Opinion
Opinion: New York’s maternal health crisis continues to disproportionately harm Black mothers
The state must expand culturally competent health services for Black mothers who face much higher pregnancy-related mortality rates.

Assembly Member Rodneyse Bichotte Hermelyn, state Sen. Lea Webb and maternal health advocates hold a press conference in Albany during Black Maternal Health Week in 2024. Office of Assembly Member Rodneyse Bichotte Hermelyn
Maternal health in New York state is at a crisis point. For some, the perinatal experience goes smoothly, but for many others, childbirth brings severe health issues and negative outcomes.
In New York, Black women and birthing people experience maternal death rates over four times higher than their white counterparts – a disparity larger than the national average. Adverse outcomes are especially prevalent in rural and underserved areas and among Black, American Indian, and Alaska Native women.
This disparity worsens in New York City. Between 2001 and 2018, Black mothers experienced pregnancy-related mortality rates 9.4 times higher than white mothers. At its worst, the rate for Black mothers was 12 times that of white mothers, while white maternal mortality rates steadily declined. Alarmingly, 2021 data found that discrimination contributed to nearly 70% of pregnancy-related deaths, reinforcing how systemic racism and barriers to health care access lead to preventable deaths.
With decades of experience, we have dedicated our careers to advancing sexual and reproductive health to better serve underserved communities. Our work across public health policy and legislation addresses systemic failures that disproportionately harm Black, Indigenous, and other people of color, especially during pregnancy. As state legislators, educators and advocates, we have witnessed the devastating consequences of structural inequities in maternal health care.
Statewide data reveal persistent failures in care, with mental health conditions, substance use disorders and discrimination playing significant roles in maternal morbidity and mortality. From 2016 to 2021, mental health conditions were the leading cause of pregnancy-related deaths in New York City, with substance use disorders also being a major factor. Participants in the state Department of Health’s 2018 statewide listening sessions shared accounts of postpartum depression, limited access to mental health providers and the abrupt loss of care after childbirth. Many described being pressured into medical interventions without full consent and facing discrimination that threatened their ability to make informed decisions – symptoms of a power imbalance that often disregards the agency and autonomy of Black women.
Maternal death is the most tragic outcome, but for every death, there are up to 100 instances of severe maternal morbidity – serious childbirth complications that lead to significant health challenges.
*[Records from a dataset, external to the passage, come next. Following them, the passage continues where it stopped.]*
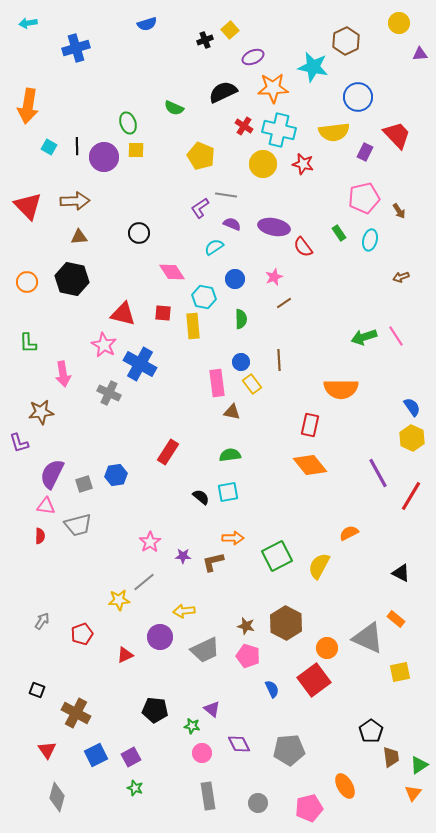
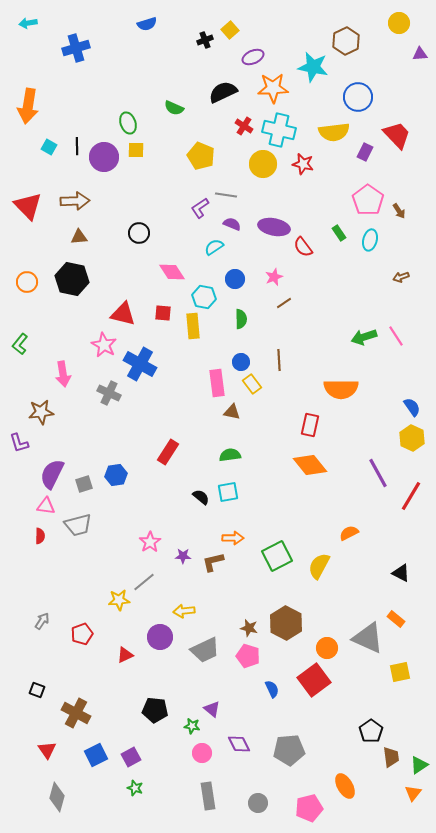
pink pentagon at (364, 198): moved 4 px right, 2 px down; rotated 24 degrees counterclockwise
green L-shape at (28, 343): moved 8 px left, 1 px down; rotated 40 degrees clockwise
brown star at (246, 626): moved 3 px right, 2 px down
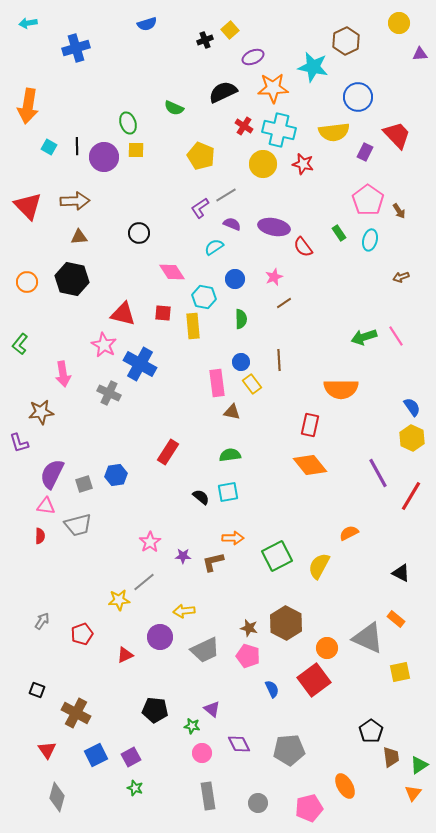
gray line at (226, 195): rotated 40 degrees counterclockwise
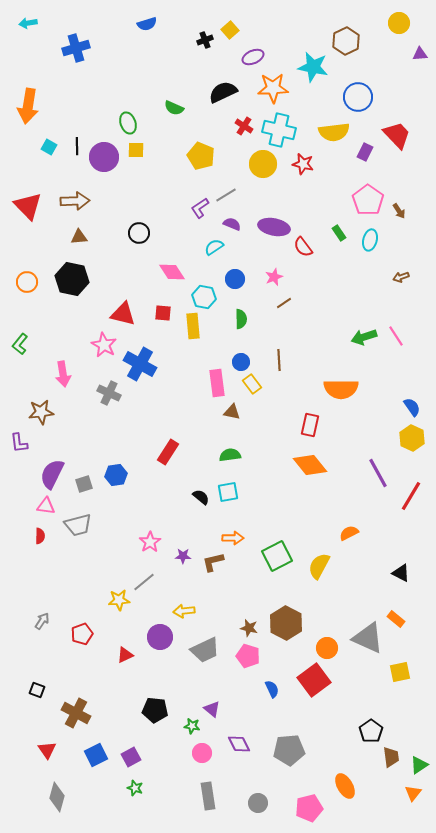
purple L-shape at (19, 443): rotated 10 degrees clockwise
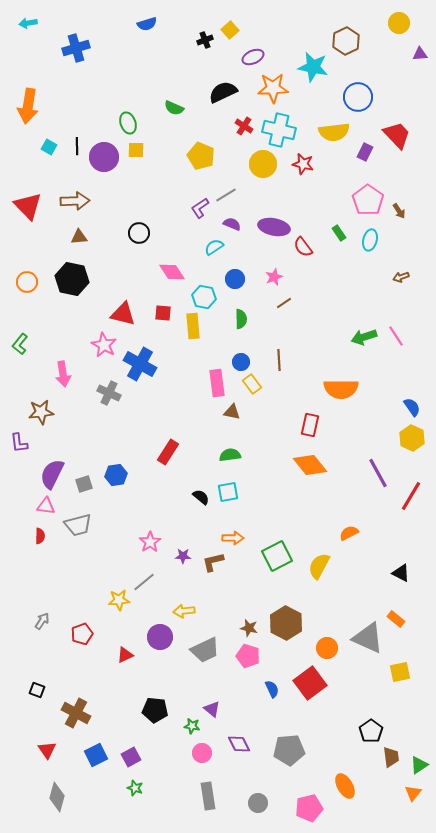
red square at (314, 680): moved 4 px left, 3 px down
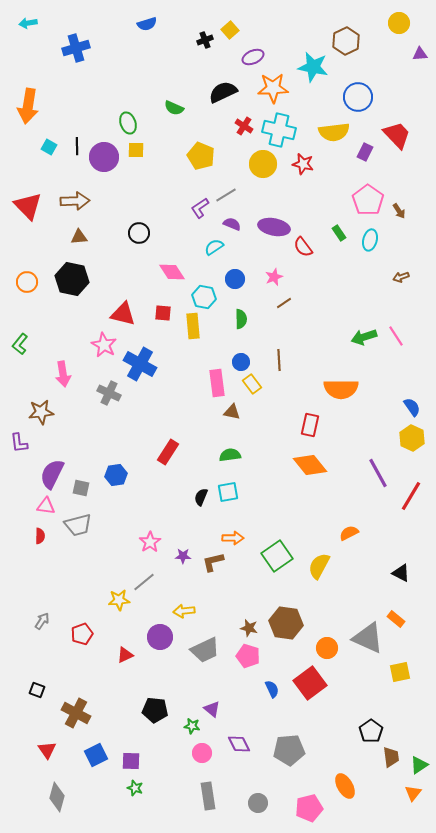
gray square at (84, 484): moved 3 px left, 4 px down; rotated 30 degrees clockwise
black semicircle at (201, 497): rotated 108 degrees counterclockwise
green square at (277, 556): rotated 8 degrees counterclockwise
brown hexagon at (286, 623): rotated 20 degrees counterclockwise
purple square at (131, 757): moved 4 px down; rotated 30 degrees clockwise
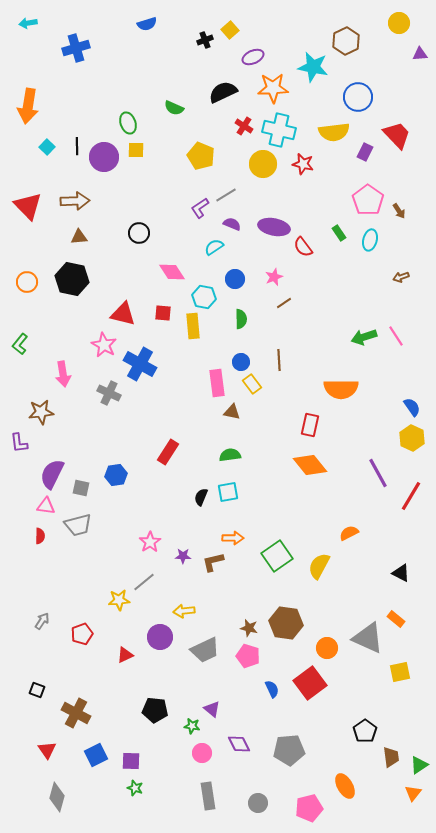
cyan square at (49, 147): moved 2 px left; rotated 14 degrees clockwise
black pentagon at (371, 731): moved 6 px left
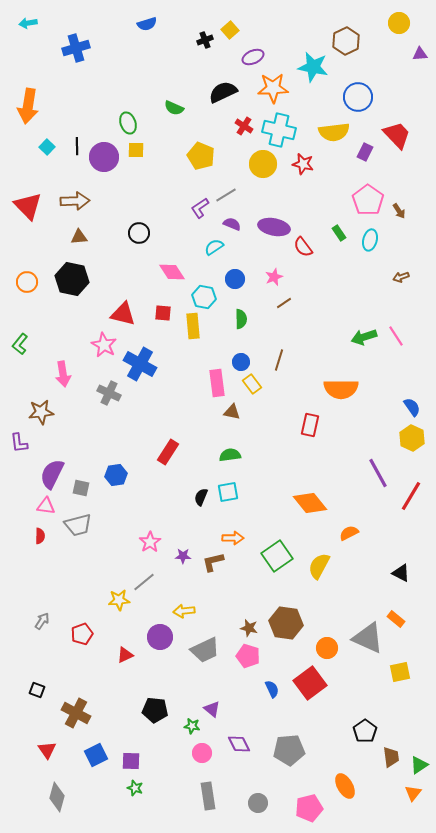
brown line at (279, 360): rotated 20 degrees clockwise
orange diamond at (310, 465): moved 38 px down
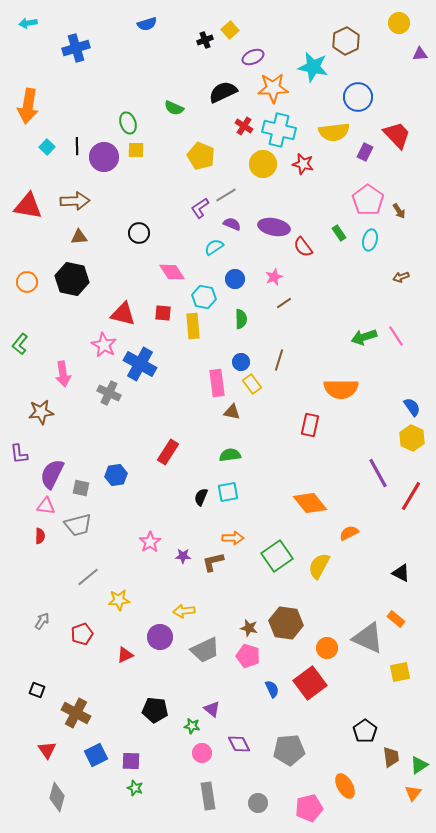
red triangle at (28, 206): rotated 36 degrees counterclockwise
purple L-shape at (19, 443): moved 11 px down
gray line at (144, 582): moved 56 px left, 5 px up
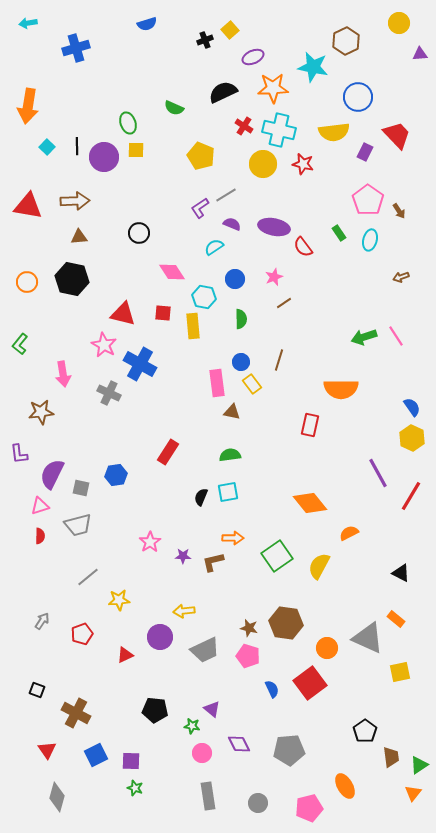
pink triangle at (46, 506): moved 6 px left; rotated 24 degrees counterclockwise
New York state consistently has higher rates of severe maternal morbidity than the national average. Black women are more than twice as likely as white women to suffer these life-threatening complications, exposing the deep inequities driving the state’s maternal health crisis.
The state’s Maternal Mortality and Morbidity Advisory Council and New York City’s Maternal Mortality Review Committee have called for expanded, culturally competent maternal health services, including mental health and substance use support. We echo these calls and have enacted and supported policy efforts to advance maternal health equity. In January, New York became the first state to offer paid time off for prenatal care, recognizing the importance of supporting expectant parents. During Black Maternal Health Week, we will again advance a Maternal Health Equity Agenda with legislation addressing the crisis’s leading causes.
However, our work is far from over. Maternal health intersects with housing security, economic stability, environmental justice and immigration policy, requiring a comprehensive approach. Reproductive justice demands centering the voices of the most marginalized and confronting the injustices driving disparities in our healthcare systems. This means investing in community-based care models that prioritize culturally responsive, patient-centered support, expanding midwifery and doula services, increasing paid postpartum leave and further integrating mental health and substance use services into perinatal care.
New York has the opportunity – and the responsibility – to lead the nation in addressing maternal health inequities. We are committed to prioritizing policy changes that address these, funding community-led initiatives and finding solutions shaped by those most affected.
Lea Webb is a state senator representing the 52nd Senate District and the chair of the Senate Women’s Committee. Rodneyse Bichotte Hermelyn is an Assembly member representing the 42nd Assembly District and the Assembly Majority Whip. Lynn Roberts, PhD, is the associate dean of student affairs and alumni relations at the City University of New York Graduate School of Public Health and Health Policy and a member of the New York State Maternal Mortality and Morbidity Advisory Council.